Although Thanksgiving is traditionally regarded as an American holiday, this festive occasion is becoming increasingly popular in Mexico. This is partly due to the influence of the roughly 1 million American residents who have emigrated from the U.S. to Mexico. And it’s also inspired by the many native Mexicans who have returned home after spending time in the U.S.
But while Mexican Thanksgiving traditions are similar to those of America, there are some specific details that are unique to Mexico.
The Season Is Ideal for Celebration
Just like in America, Mexican Thanksgiving celebrations are traditionally themed to reflect the harvest season. Common decorations include fall leaves, pumpkins, assorted fruits, regional flowers, and autumn-inspired color schemes.
The Thanksgiving holiday also arrives just days after Revolution Day (Dia de la Revolucion), an important Mexican holiday that commemorates a 10-year revolution waged against dictator José de la Cruz Porfirio Diaz Mori.

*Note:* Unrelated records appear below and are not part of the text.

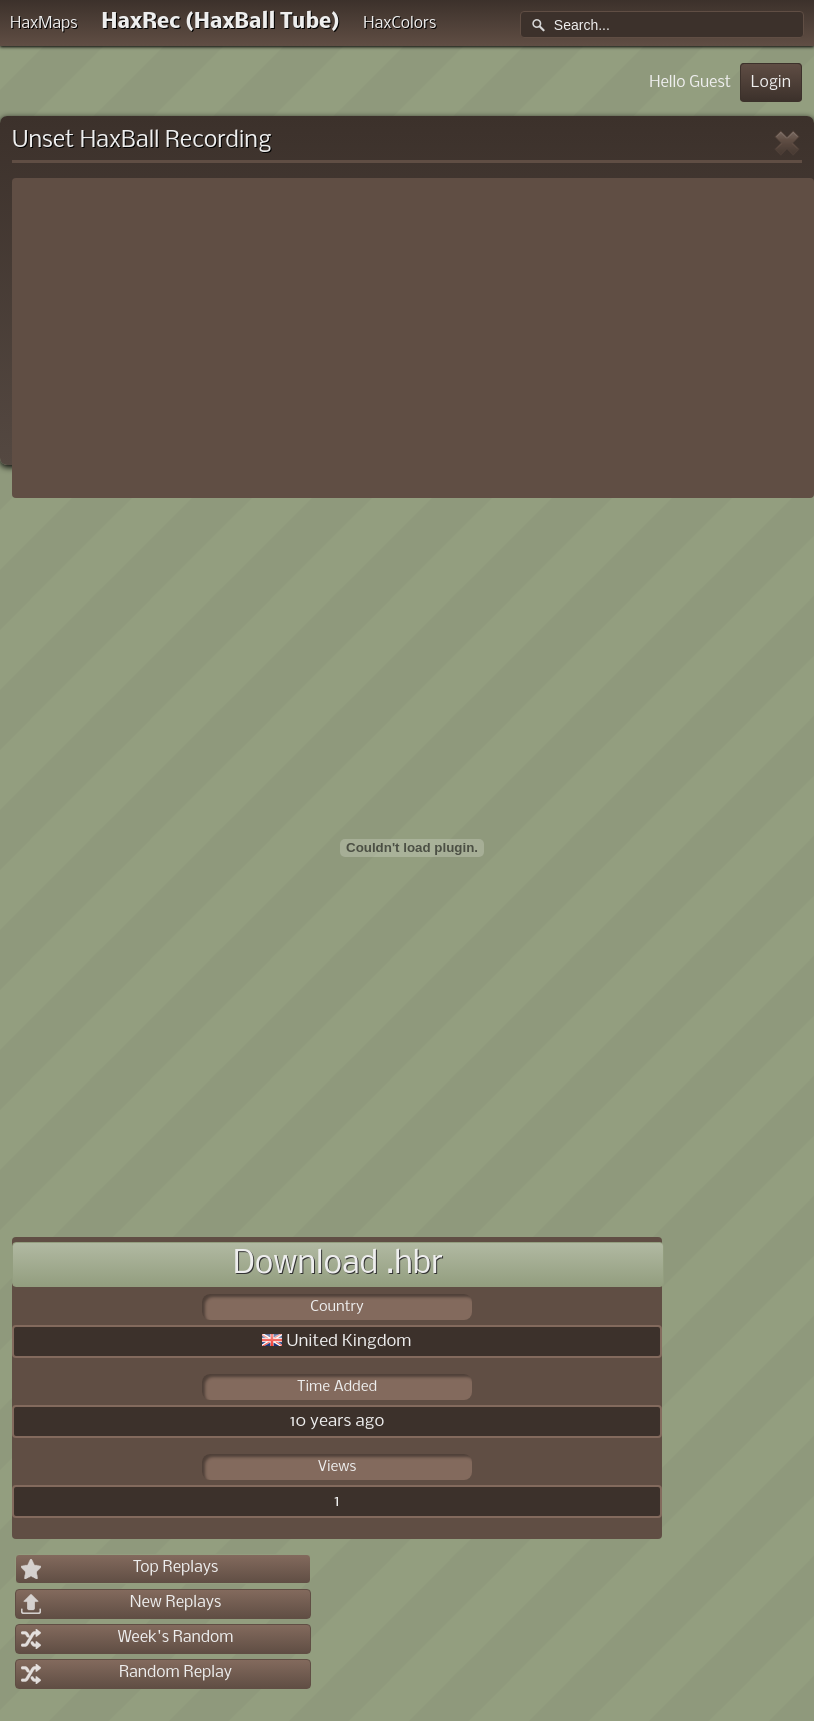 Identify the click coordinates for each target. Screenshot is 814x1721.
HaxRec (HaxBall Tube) (220, 22)
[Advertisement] (413, 338)
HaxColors (399, 23)
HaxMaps (44, 23)
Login (771, 82)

Revolution Day is typically celebrated the first Monday after November 20th, with food, parades, and fireworks. This festive atmosphere carries into the Thanksgiving holiday.
A Religious Holiday
In Mexico, Thanksgiving is a religious holiday. It is seen by the Mexican people as a time to give thanks to God for all of the blessings they have been granted throughout the year.
Before the meal begins, it’s common for each guest to deliver a short prayer of gratitude. While the religious aspect of the holiday is still present in many American households, it’s especially prevalent in Mexico, since more than 82% of the Mexican population identifies as Roman Catholic (as of the 2010 census).
The Mexican Thanksgiving meal is rich in foods that are typically found in the area. There are some similarities to the American Thanksgiving fare but with a colorful, spicy Mexican flair.
While many families do eat the traditional Thanksgiving turkey, others will instead opt for a traditional dish like marinated roast pork. If there is turkey on the table, you may find that it is prepared in a green mole or with spicy chipotle peppers. Turkey enchiladas are also popular in some regions.
Other foods commonly found at a Mexican Thanksgiving feast include chorizo pumpkin soup and candied pumpkin. Instead of cranberry sauce, you may find cranberry salsa with cilantro and chiles. Cranberries are sometimes hard to locate, though, so the local kumquat may be substituted.
If you find yourself fortunate enough to be in Mexico during the Thanksgiving holiday, make sure to take advantage of the festivities and immerse yourself in the rich traditions that feel both familiar and brand new at the same time. ¡Feliz Día de Acción de Gracias!